2) Number of cells each sample identified
3) Number of genes per cell each sample identified
4) log10 Genes Per UMI which shows the complexity of the
experiment
The QC figures are stored in folder
Figures/01.QC.
After splitting the merged object to multiple layers, we used the
first 30 dimensions from a Canonical Correlation Analysis to identify
integration anchors using Seurat’s FindIntegrationAnchors function with
default parameters. Seurat’s IntegrateData function was then used for
integration using these anchors.
We performed principal
component analysis (PCA) using the integrated Seurat object to identify
the cell clusters using k-nearest neighbor clustering and visualized
this in UMAP space (using the default parameters).
Cell types
were assigned to each cluster based on marker gene expression, which is
customized for each project according to the origin of the sample. The
marker genes of these cell types were obtained from CellMarker v2.0[4].
Here is an example of umap based on cell types:
The result in this part is stored in
Figures/02.Umap_all and Tables.
Violin Plots and Dot Plots were extensively used to display the
expression profiles of marker genes for each identified cell type,
facilitating the annotations of cell types based on these gene
markers.Here is an example of Fibroblasts marker gene Acta2 and Fap
volin plot:
Here is an example of Dotplot for all marker genes:
Cell proportions and numbers of each cell type across conditions were
visualized by barplot.
Here is an example of bar plots for cell
proportions and numbers of each cell type across samples:
The result in this part is stored in
Figures/03.Barplot_cellType_proportion_num
To compare the cell proportions and number of cells in each cell type
across conditions, boxplot and wilcoxon rank sum test were used.
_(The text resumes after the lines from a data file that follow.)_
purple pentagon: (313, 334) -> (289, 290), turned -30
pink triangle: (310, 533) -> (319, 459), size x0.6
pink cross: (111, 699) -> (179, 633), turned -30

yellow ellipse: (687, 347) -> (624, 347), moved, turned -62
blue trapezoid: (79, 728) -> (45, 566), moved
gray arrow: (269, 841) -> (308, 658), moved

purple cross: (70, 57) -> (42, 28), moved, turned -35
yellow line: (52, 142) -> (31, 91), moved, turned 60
Here is
an example of box plots for comparison across conditions for cell
proportions and numbers of each cell type:
For projects where each condition includes only one sample,
making box plots unsuitable, we provide bar plots to compare conditions.
Below is an example of a bar plot illustrating the comparison of cell
proportions and numbers for each cell type across conditions:
The result in this part is stored in Figures/04.Boxplot_cellType_proportion_num_comparison
Following the initial characterization, we proceeded with
differential expression (DE) analysis across the different cell types.
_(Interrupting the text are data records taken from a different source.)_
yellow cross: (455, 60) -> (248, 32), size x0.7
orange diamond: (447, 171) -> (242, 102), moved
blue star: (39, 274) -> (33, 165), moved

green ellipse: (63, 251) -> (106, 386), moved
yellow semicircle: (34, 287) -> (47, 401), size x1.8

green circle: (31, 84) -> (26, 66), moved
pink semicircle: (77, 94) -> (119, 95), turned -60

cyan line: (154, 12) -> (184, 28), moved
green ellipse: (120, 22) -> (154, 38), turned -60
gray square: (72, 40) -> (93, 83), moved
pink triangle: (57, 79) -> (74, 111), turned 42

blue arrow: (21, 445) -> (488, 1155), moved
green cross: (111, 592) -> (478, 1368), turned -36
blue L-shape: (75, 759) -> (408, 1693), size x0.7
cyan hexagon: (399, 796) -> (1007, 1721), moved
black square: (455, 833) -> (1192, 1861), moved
We generated comprehensive tables listing genes that are differentially
expressed between each cell type and all others, which helps in
understanding the unique gene signatures that define each cell type. For
each cell type, heatmaps were also created to depict the top five DE
genes, highlighting the most significant changes in gene expression.
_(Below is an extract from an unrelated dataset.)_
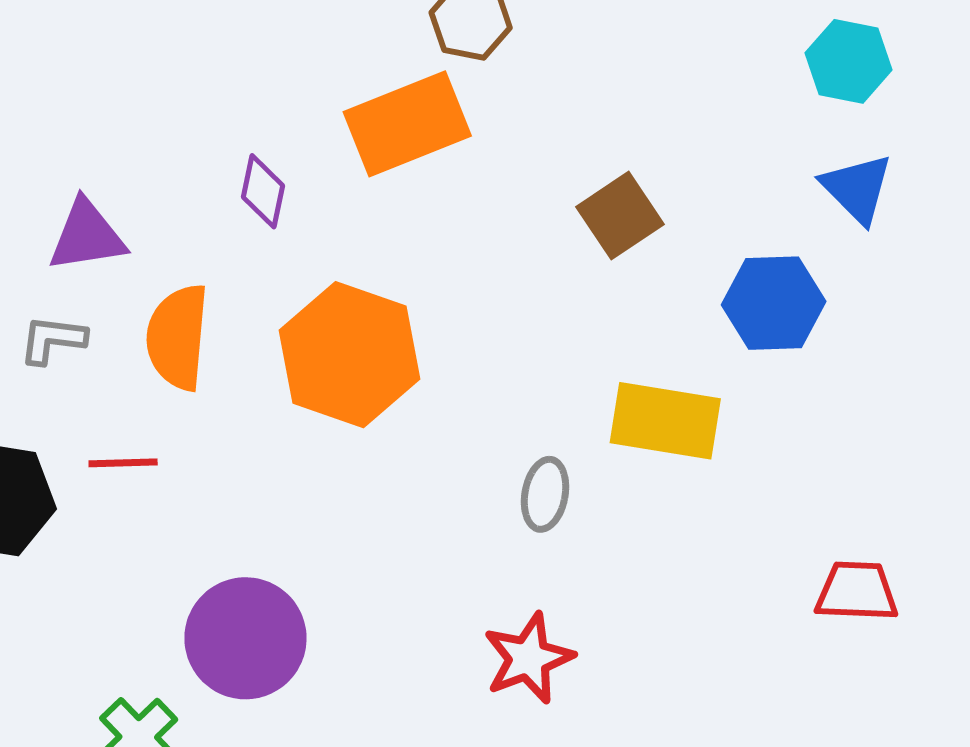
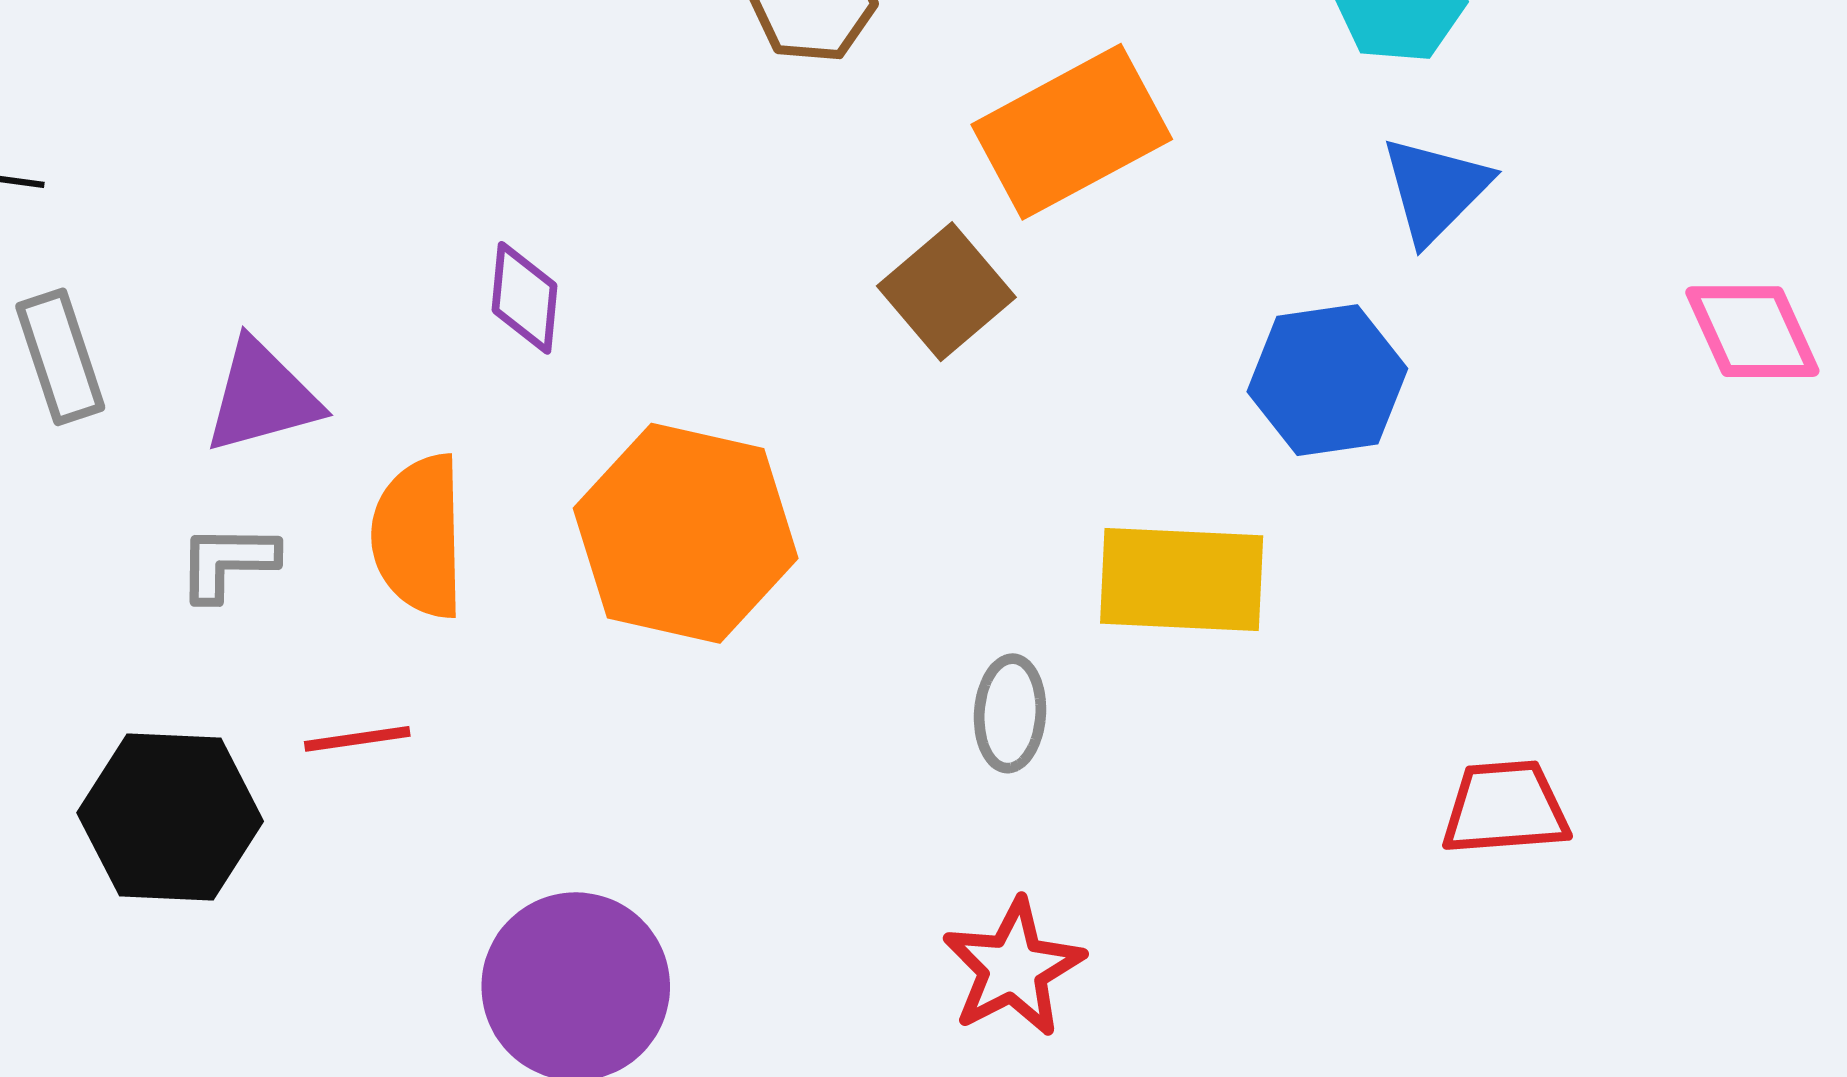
orange rectangle: (407, 124) -> (1072, 132), moved
blue triangle: (857, 188) -> (1435, 190), turned 36
brown square: (620, 216) -> (946, 292), moved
Here is an example of heatmap of top5 DE genes across cell types:
Statistical analysis on the number of DE genes across all cell
types was provided to illustrate the variation in gene expression among
different cell populations. Here is one example of barplot for number of
up and down regulated genes across cell types:
Enrichment analysis of GO and KEGG for DE genes in each cell
type are conducted, which are stored in
DE_cellType/GO_KEGG.
The result in this part is
stored in DE_celltype.
Example of volcano plot of DE genes in one comparison
Example of violin plot of top6 DE genes across conditions
Example of dot plot of top6 DE genes across conditions
Example of feature plot of one DE gene across conditions
Enrichment analysis of GO and KEGG for DE genes between
conditions are conducted, which are stored in
DE_condition/GO_KEGG.
The result in this part
is stored in DE_condition.
Example of pseudotime (Left) and trajectory (Right) analysis
The result in this part is stored in
Pseudotime_analysis
Example of subcell types for Mono cells.
This section is customized and will only be conducted when the client specifically requests subtype analysis for a particular cell type. The result in this part is stored in Cell_subtype_analysis
We compared the expression of the genes across conditions by wilcoxon rank sum test, which was visualized by feature plot, violin plot and dot plot, same as the top ranked DE genes in differential expression (DE) analysis between conditions.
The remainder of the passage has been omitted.